[Records excerpted from a collection]
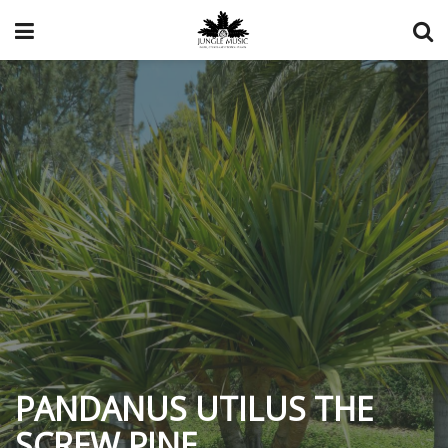
PANDANUS UTILUS THE
SCREW PINE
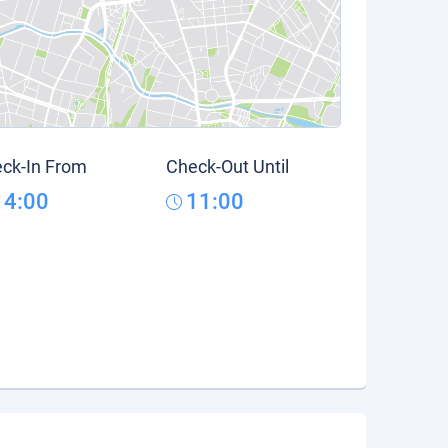
ck-In From
Check-Out Until
14:00
11:00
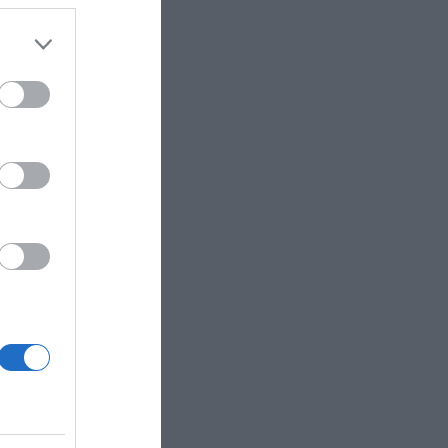
 the
ose it to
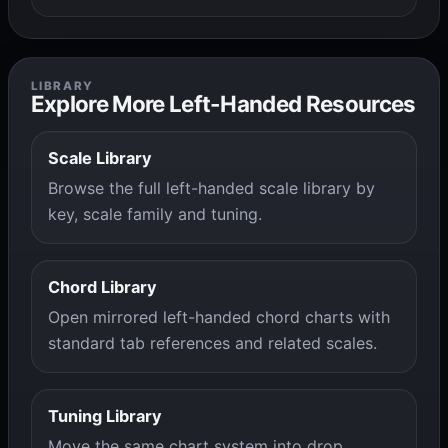
LIBRARY
Explore More Left-Handed Resources
Scale Library
Browse the full left-handed scale library by
key, scale family and tuning.
Chord Library
Open mirrored left-handed chord charts with
standard tab references and related scales.
Tuning Library
Move the same chart system into drop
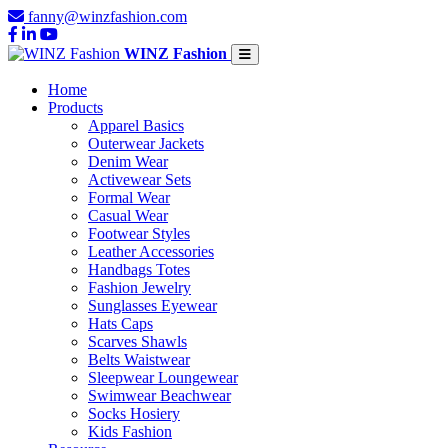
fanny@winzfashion.com
WINZ Fashion
Home
Products
Apparel Basics
Outerwear Jackets
Denim Wear
Activewear Sets
Formal Wear
Casual Wear
Footwear Styles
Leather Accessories
Handbags Totes
Fashion Jewelry
Sunglasses Eyewear
Hats Caps
Scarves Shawls
Belts Waistwear
Sleepwear Loungewear
Swimwear Beachwear
Socks Hosiery
Kids Fashion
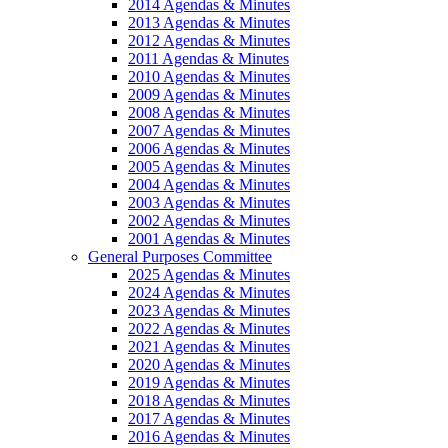
2014 Agendas & Minutes
2013 Agendas & Minutes
2012 Agendas & Minutes
2011 Agendas & Minutes
2010 Agendas & Minutes
2009 Agendas & Minutes
2008 Agendas & Minutes
2007 Agendas & Minutes
2006 Agendas & Minutes
2005 Agendas & Minutes
2004 Agendas & Minutes
2003 Agendas & Minutes
2002 Agendas & Minutes
2001 Agendas & Minutes
General Purposes Committee
2025 Agendas & Minutes
2024 Agendas & Minutes
2023 Agendas & Minutes
2022 Agendas & Minutes
2021 Agendas & Minutes
2020 Agendas & Minutes
2019 Agendas & Minutes
2018 Agendas & Minutes
2017 Agendas & Minutes
2016 Agendas & Minutes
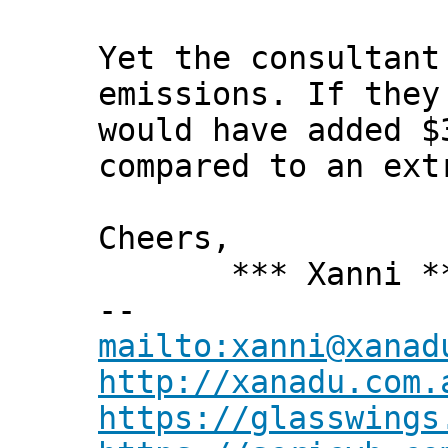
Yet the consultant
emissions. If they
would have added $
compared to an ext
Cheers,
*** Xanni *
--
mailto:xanni@xanad
http://xanadu.com.
https://glasswings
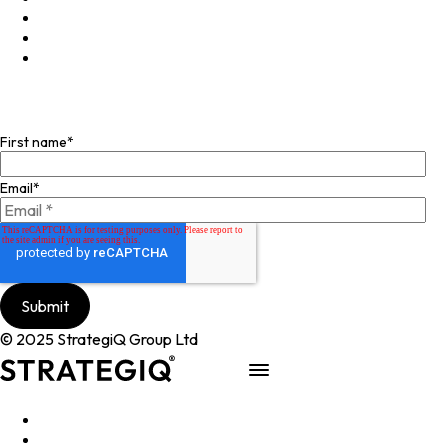
X
Instagram
Facebook
Join our mailing list
First name
*
Email
*
© 2025 StrategiQ Group Ltd
Work
People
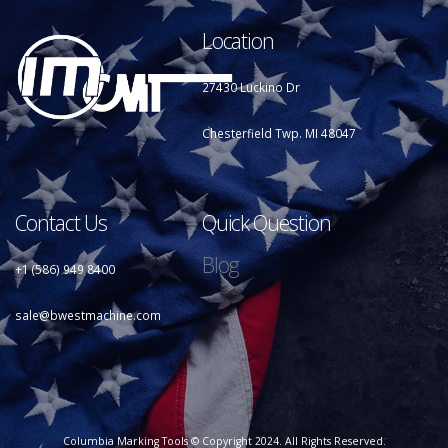
Location
27430 Luckino Dr
Chesterfield Twp. MI 48047
Contact Us
Quick Question
Blog
+1 (586) 949 8400
sale@bwestmachine.com
Columbia Marking Tools © Copyright 2024. All Rights Reserved.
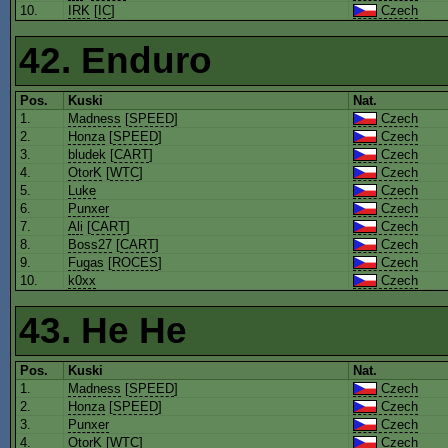
10.
IRK
[
IC
]
Czech
42. Enduro
Pos.
Kuski
Nat.
1.
Madness
[
SPEED
]
Czech
2.
Honza
[
SPEED
]
Czech
3.
bludek
[
CART
]
Czech
4.
OtorK
[
WTC
]
Czech
5.
Luke
Czech
6.
Punxer
Czech
7.
Ali
[
CART
]
Czech
8.
Boss27
[
CART
]
Czech
9.
Fugas
[
ROCES
]
Czech
10.
k0xx
Czech
43. He He
Pos.
Kuski
Nat.
1.
Madness
[
SPEED
]
Czech
2.
Honza
[
SPEED
]
Czech
3.
Punxer
Czech
4.
OtorK
[
WTC
]
Czech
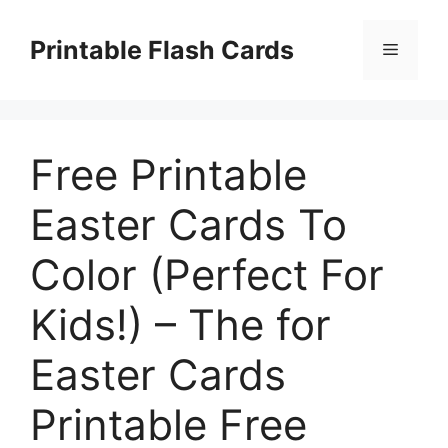
Skip
to
Printable Flash Cards
Menu
content
Free Printable
Easter Cards To
Color (Perfect For
Kids!) – The for
Easter Cards
Printable Free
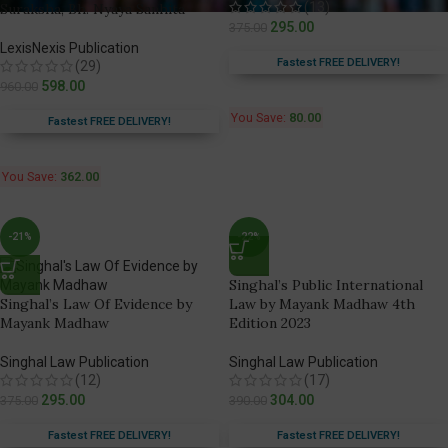
(13)
Suraksha, Bh. Nyaya Sanhita
295.00
375.00
LexisNexis Publication
Fastest FREE DELIVERY!
(29)
598.00
960.00
You Save:
80.00
Fastest FREE DELIVERY!
You Save:
362.00
-21%
-22%
Singhal’s Public International
Singhal’s Law Of Evidence by
Law by Mayank Madhaw 4th
Mayank Madhaw
Edition 2023
Singhal Law Publication
Singhal Law Publication
(12)
(17)
295.00
304.00
375.00
390.00
Fastest FREE DELIVERY!
Fastest FREE DELIVERY!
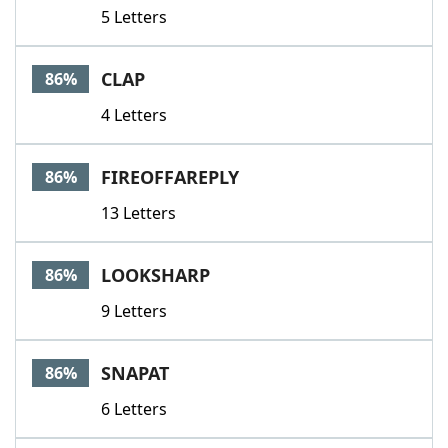
5 Letters
CLAP
86%
4 Letters
FIREOFFAREPLY
86%
13 Letters
LOOKSHARP
86%
9 Letters
SNAPAT
86%
6 Letters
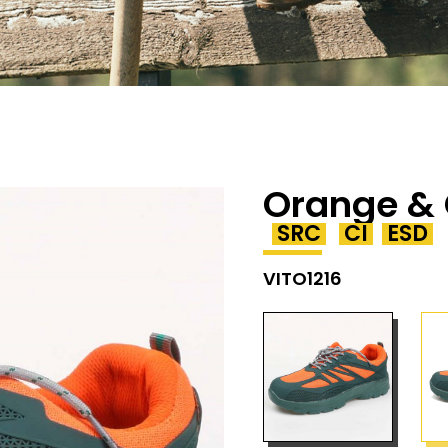
Orange & 
SRC
CI
ESD
VITO1216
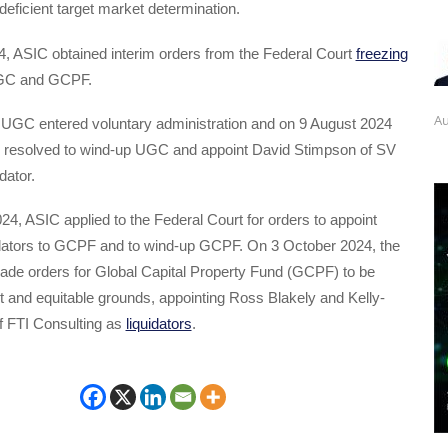
deficient target market determination.
, ASIC obtained interim orders from the Federal Court
freezing
GC and GCPF.
Au
 UGC entered voluntary administration and on 9 August 2024
 resolved to wind-up UGC and appoint David Stimpson of SV
dator.
4, ASIC applied to the Federal Court for orders to appoint
uidators to GCPF and to wind-up GCPF. On 3 October 2024, the
ade orders for Global Capital Property Fund (GCPF) to be
 and equitable grounds, appointing Ross Blakely and Kelly-
f FTI Consulting as
liquidators
.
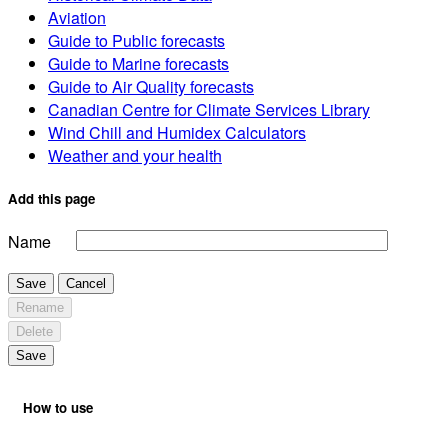
Aviation
Guide to Public forecasts
Guide to Marine forecasts
Guide to Air Quality forecasts
Canadian Centre for Climate Services Library
Wind Chill and Humidex Calculators
Weather and your health
Add this page
Name
Save
Cancel
Rename
Delete
Save
How to use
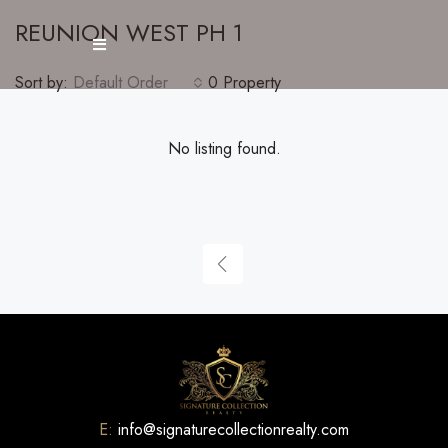
REUNION WEST PH 1
Sort by:
Default Order
0 Property
No listing found.
E:
info@signaturecollectionrealty.com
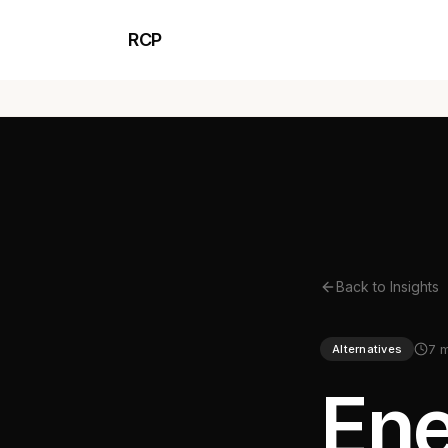
RCP
Back to Insights
7 
Alternatives
Ene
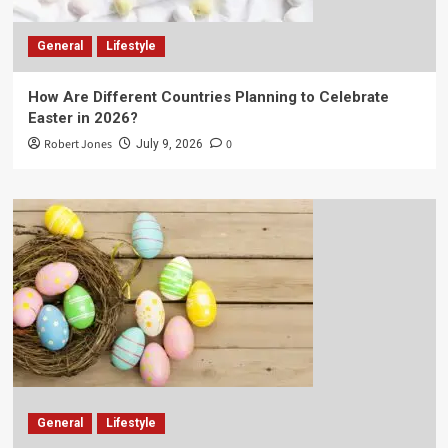
General
Lifestyle
How Are Different Countries Planning to Celebrate
Easter in 2026?
Robert Jones
0
July 9, 2026
General
Lifestyle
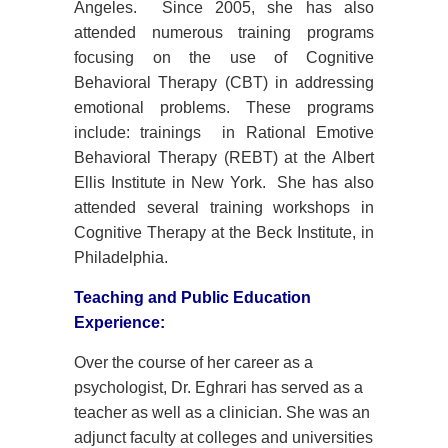
Angeles. Since 2005, she has also
attended numerous training programs
focusing on the use of Cognitive
Behavioral Therapy (CBT) in addressing
emotional problems. These programs
include: trainings in Rational Emotive
Behavioral Therapy (REBT) at the Albert
Ellis Institute in New York. She has also
attended several training workshops in
Cognitive Therapy at the Beck Institute, in
Philadelphia.
Teaching and Public Education
Experience:
Over the course of her career as a
psychologist, Dr. Eghrari has served as a
teacher as well as a clinician. She was an
adjunct faculty at colleges and universities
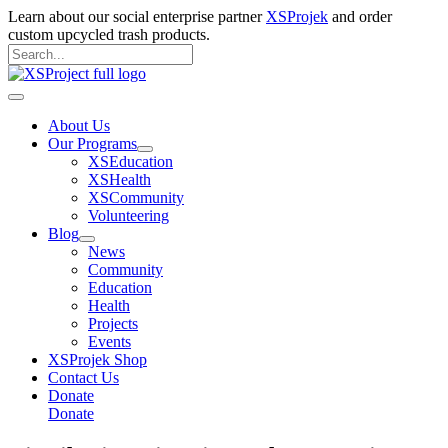
Skip
Learn about our social enterprise partner
XSProjek
and order
to
custom upcycled trash products.
content
Search
for:
Search
Main
Menu
About Us
Our Programs
XSEducation
XSHealth
XSCommunity
Volunteering
Blog
News
Community
Education
Health
Projects
Events
XSProjek Shop
Contact Us
Donate
Donate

▸ What the task asks
Pictures are to be left out; the lines from the start of the records above through the line holding "would have added $" are to be returned exactly.

▸ Answer to the problem
PANDANUS UTILUS THE
SCREW PINE
ck-In From
Check-Out Until
14:00
11:00
 the
ose it to
LIBRARY
Explore More Left-Handed Resources
Scale Library
Browse the full left-handed scale library by
key, scale family and tuning.
Chord Library
Open mirrored left-handed chord charts with
standard tab references and related scales.
Tuning Library
Move the same chart system into drop
fanny@winzfashion.com
WINZ Fashion
Home
Products
Apparel Basics
Outerwear Jackets
Denim Wear
Activewear Sets
Formal Wear
Casual Wear
Footwear Styles
Leather Accessories
Handbags Totes
Fashion Jewelry
Sunglasses Eyewear
Hats Caps
Scarves Shawls
Belts Waistwear
Sleepwear Loungewear
Swimwear Beachwear
Socks Hosiery
Kids Fashion
2014 Agendas & Minutes
2013 Agendas & Minutes
2012 Agendas & Minutes
2011 Agendas & Minutes
2010 Agendas & Minutes
2009 Agendas & Minutes
2008 Agendas & Minutes
2007 Agendas & Minutes
2006 Agendas & Minutes
2005 Agendas & Minutes
2004 Agendas & Minutes
2003 Agendas & Minutes
2002 Agendas & Minutes
2001 Agendas & Minutes
General Purposes Committee
2025 Agendas & Minutes
2024 Agendas & Minutes
2023 Agendas & Minutes
2022 Agendas & Minutes
2021 Agendas & Minutes
2020 Agendas & Minutes
2019 Agendas & Minutes
2018 Agendas & Minutes
2017 Agendas & Minutes
2016 Agendas & Minutes
Yet the consultant
emissions. If they
would have added $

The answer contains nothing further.